Lastly, flip over to chapter 10 in Luke, and let’s look at two sisters.  Jesus accepted the invitation to dine at the home of His friend Martha.  The bible says Martha was “overly preoccupied, too busy, and distracted with much serving” (verse 40, AMP), while her sister Mary sat at the feet of Jesus and enjoyed His company.   When Martha ran to Jesus asking Him to have Mary help her, He answered “Martha, you are anxious and troubled about many things; there is need of only one thing.  Mary has chosen the good portion [that which is to her advantage], which shall not be taken away from her” (verse 41-42, AMP).   There are mental and emotional benefits to saying goodbye to busy, and exercising your ‘no’ more.  We don’t read anything about Mary experiencing anxiety or stress!  She was hanging out with friends and fellowshipping with Jesus!  Martha was stressed out and anxious, trying to complete many tasks, tasks that weren’t even necessary!  Did you catch that?  Jesus said “you are anxious and troubled about many things; There is only one thing.”  What are you doing right now that you feel is necessary, but actually may not be?

Because I like to help others, and I don’t like to disappoint friends, family, or colleagues, I tend to wrestle with decisions that impact my time, energy, and ability to enjoy the peace and fulfillment that follows a life ordered by God.  As you look at thought patterns and beliefs that drive you to busyness, and reconsider how you are spending your time, ask yourself what changes do you need to make?  Step away from the noise of a busy life, and take some time off for physical recovery and relaxation, for spiritual refreshing, and for mental and emotional wholeness.  Say “no”  more and do less.  It is possible to do less and accomplish more, when you are spending your time on the things that God requires of you.

I pray that this series has encouraged you to say goodbye to busy, avoid burn out, and finish this marathon we call life having the peace and fulfillment God has intended for you.
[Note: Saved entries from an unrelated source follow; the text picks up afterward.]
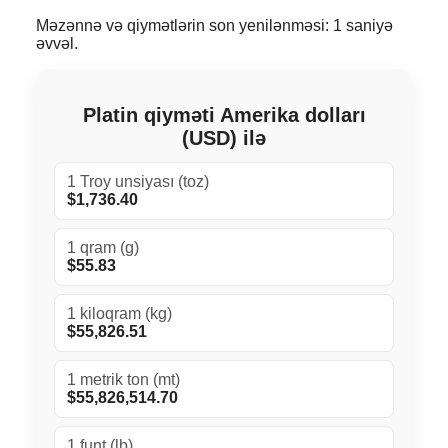
Məzənnə və qiymətlərin son yenilənməsi: 1 saniyə
əvvəl.
Platin qiyməti Amerika dolları
(USD) ilə
1 Troy unsiyası (toz)
$1,736.40
1 qram (g)
$55.83
1 kiloqram (kg)
$55,826.51
1 metrik ton (mt)
$55,826,514.70
1 funt (lb)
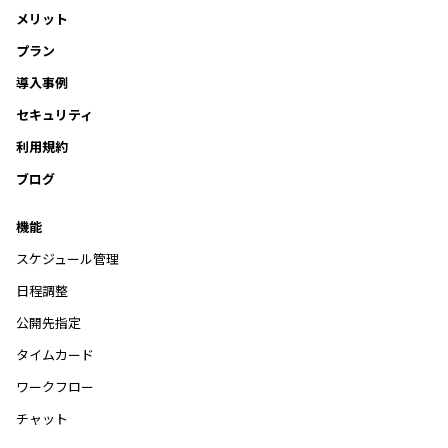
メリット
プラン
導入事例
セキュリティ
利用規約
ブログ
機能
スケジュール管理
日程調整
公開先指定
タイムカード
ワークフロー
チャット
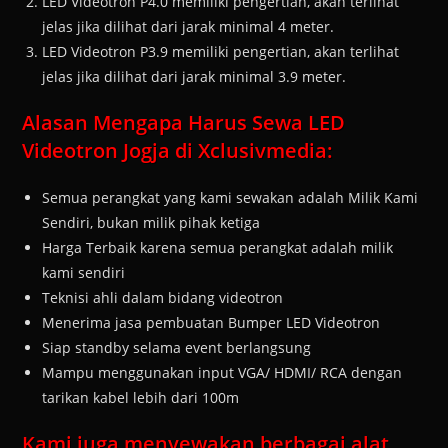
LED Videotron P4.0 memiliki pengertian, akan terlihat
jelas jika dilihat dari jarak minimal 4 meter.
LED Videotron P3.9 memiliki pengertian, akan terlihat
jelas jika dilihat dari jarak minimal 3.9 meter.
Alasan Mengapa Harus Sewa LED
Videotron Jogja di Xclusivmedia:
Semua perangkat yang kami sewakan adalah Milik Kami
Sendiri, bukan milik pihak ketiga
Harga Terbaik karena semua perangkat adalah milik
kami sendiri
Teknisi ahli dalam bidang videotron
Menerima jasa pembuatan Bumper LED Videotron
Siap standby selama event berlangsung
Mampu menggunakan input VGA/ HDMI/ RCA dengan
tarikan kabel lebih dari 100m
Kami juga menyewakan berbagai alat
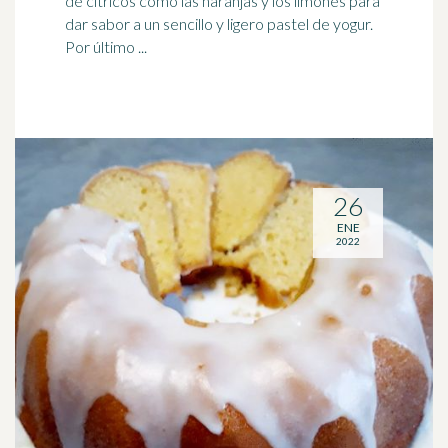
de cítricos como las naranjas y los
limones
para
dar sabor a un sencillo y ligero pastel de yogur.
Por último ...
26
ENE
2022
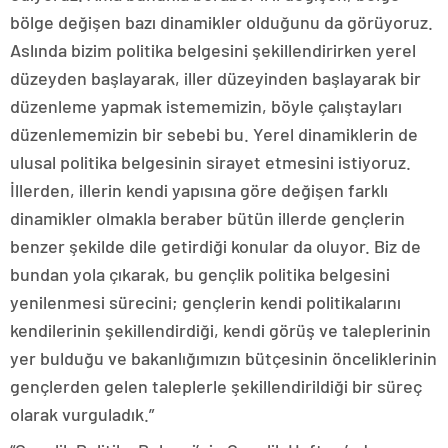
bölge değişen bazı dinamikler olduğunu da görüyoruz.
Aslında bizim politika belgesini şekillendirirken yerel
düzeyden başlayarak, iller düzeyinden başlayarak bir
düzenleme yapmak istememizin, böyle çalıştayları
düzenlememizin bir sebebi bu. Yerel dinamiklerin de
ulusal politika belgesinin sirayet etmesini istiyoruz.
İllerden, illerin kendi yapısına göre değişen farklı
dinamikler olmakla beraber bütün illerde gençlerin
benzer şekilde dile getirdiği konular da oluyor. Biz de
bundan yola çıkarak, bu gençlik politika belgesini
yenilenmesi sürecini; gençlerin kendi politikalarını
kendilerinin şekillendirdiği, kendi görüş ve taleplerinin
yer bulduğu ve bakanlığımızın bütçesinin önceliklerinin
gençlerden gelen taleplerle şekillendirildiği bir süreç
olarak vurguladık.”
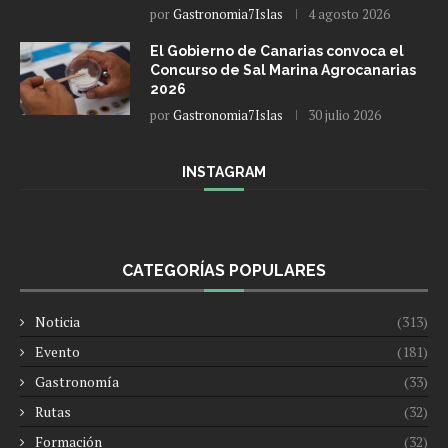
por
Gastronomia7Islas
4 agosto 2026
El Gobierno de Canarias convoca el
Concurso de Sal Marina Agrocanarias
2026
por
Gastronomia7Islas
30 julio 2026
INSTAGRAM
CATEGORÍAS POPULARES
Noticia
(313)
Evento
(181)
Gastronomía
(33)
Rutas
(32)
Formación
(32)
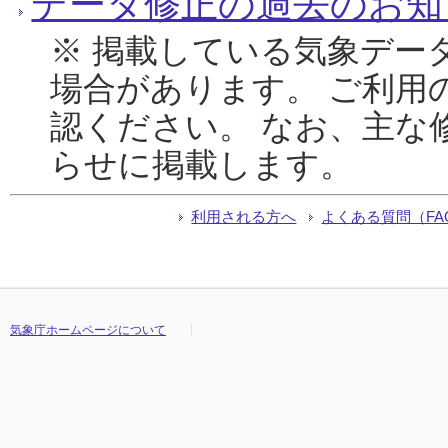
データ修正の過去のお知
※ 掲載している気象デー
場合があります。 ご利用
認ください。 なお、主な
らせに掲載します。
利用される方へ
よくある質問（FA
気象庁ホームページについて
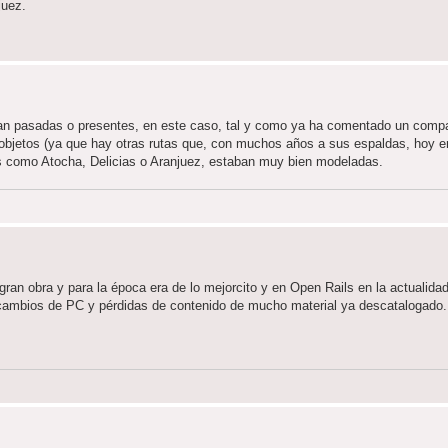
juez.
ean pasadas o presentes, en este caso, tal y como ya ha comentado un compa
s u objetos (ya que hay otras rutas que, con muchos años a sus espaldas, hoy e
es como Atocha, Delicias o Aranjuez, estaban muy bien modeladas.
gran obra y para la época era de lo mejorcito y en Open Rails en la actualida
 cambios de PC y pérdidas de contenido de mucho material ya descatalogado.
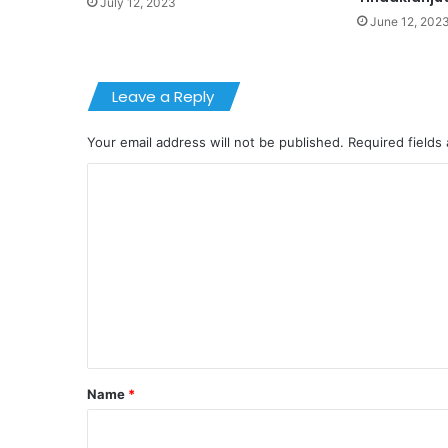
July 12, 2023
June 12, 202
Leave a Reply
Your email address will not be published.
Required fields
C
o
m
m
e
n
t
*
Name
*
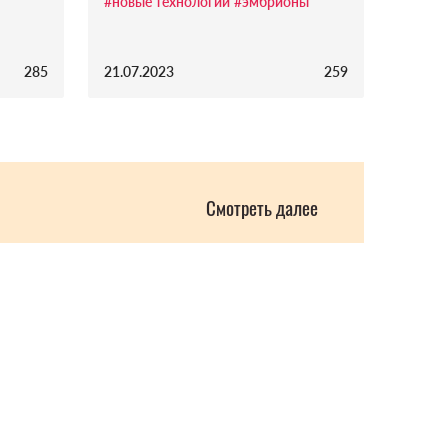
#новые технологии
#эмбрионы
285
21.07.2023
259
Смотреть далее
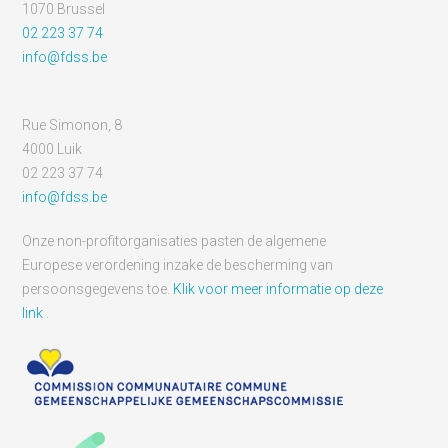
1070 Brussel
02 223 37 74
info@fdss.be
Rue Simonon, 8
4000 Luik
02 223 37 74
info@fdss.be
Onze non-profitorganisaties pasten de algemene
Europese verordening inzake de bescherming van
persoonsgegevens toe.
Klik voor meer informatie op deze
link
.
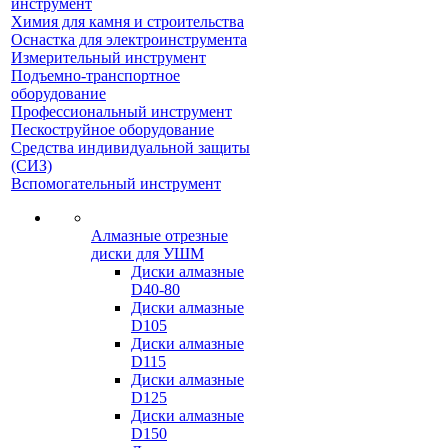
инструмент
Химия для камня и строительства
Оснастка для электроинструмента
Измерительный инструмент
Подъемно-транспортное
оборудование
Профессиональный инструмент
Пескоструйное оборудование
Средства индивидуальной защиты
(СИЗ)
Вспомогательный инструмент
Алмазные отрезные
диски для УШМ
Диски алмазные
D40-80
Диски алмазные
D105
Диски алмазные
D115
Диски алмазные
D125
Диски алмазные
D150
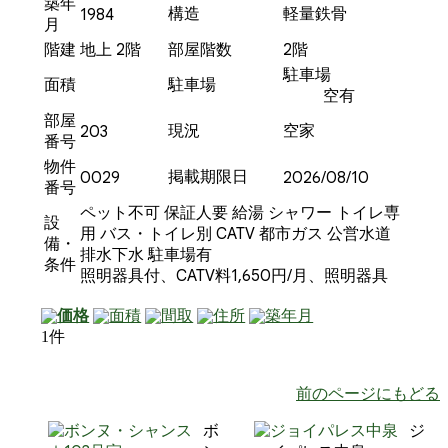
築年
構造
軽量鉄骨
1984
月
階建
地上 2階
部屋階数
2階
駐車場
面積
駐車場
空有
部屋
現況
空家
203
番号
物件
掲載期限日
0029
2026/08/10
番号
ペット不可
保証人要
給湯
シャワー
トイレ専
設
用
バス・トイレ別
CATV
都市ガス
公営水道
備・
排水下水
駐車場有
条件
照明器具付、CATV料1,650円/月、照明器具
価格
面積
間取
住所
築年月
1件
前のページにもどる
ボ
ジ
If you haven’t already taken the challenge, go ahead:

  1. Ask yourself, “why am I so busy?”  Look at the reasons, the belief systems that fuel your busyness (fear of disappointing others, fear of missing out).
  2. Determine if you are too busy, operating daily at capacity (or beyond), by looking at indicators such as those listed in Part II.
  3. Log your time for a full week.  Look for areas of improvement (time wasters, life drainers, life sustainers).
  4. Make a plan and implement changes that allow you to be more intentional about nurturing yourself (vacation, spiritual retreat), feeding important relationships (family, social and recreation time), and working toward your purpose (ministry, vocational, volunteering, speaking).
  5. Pray and ask God for the wisdom, discernment, and courage to act at every step.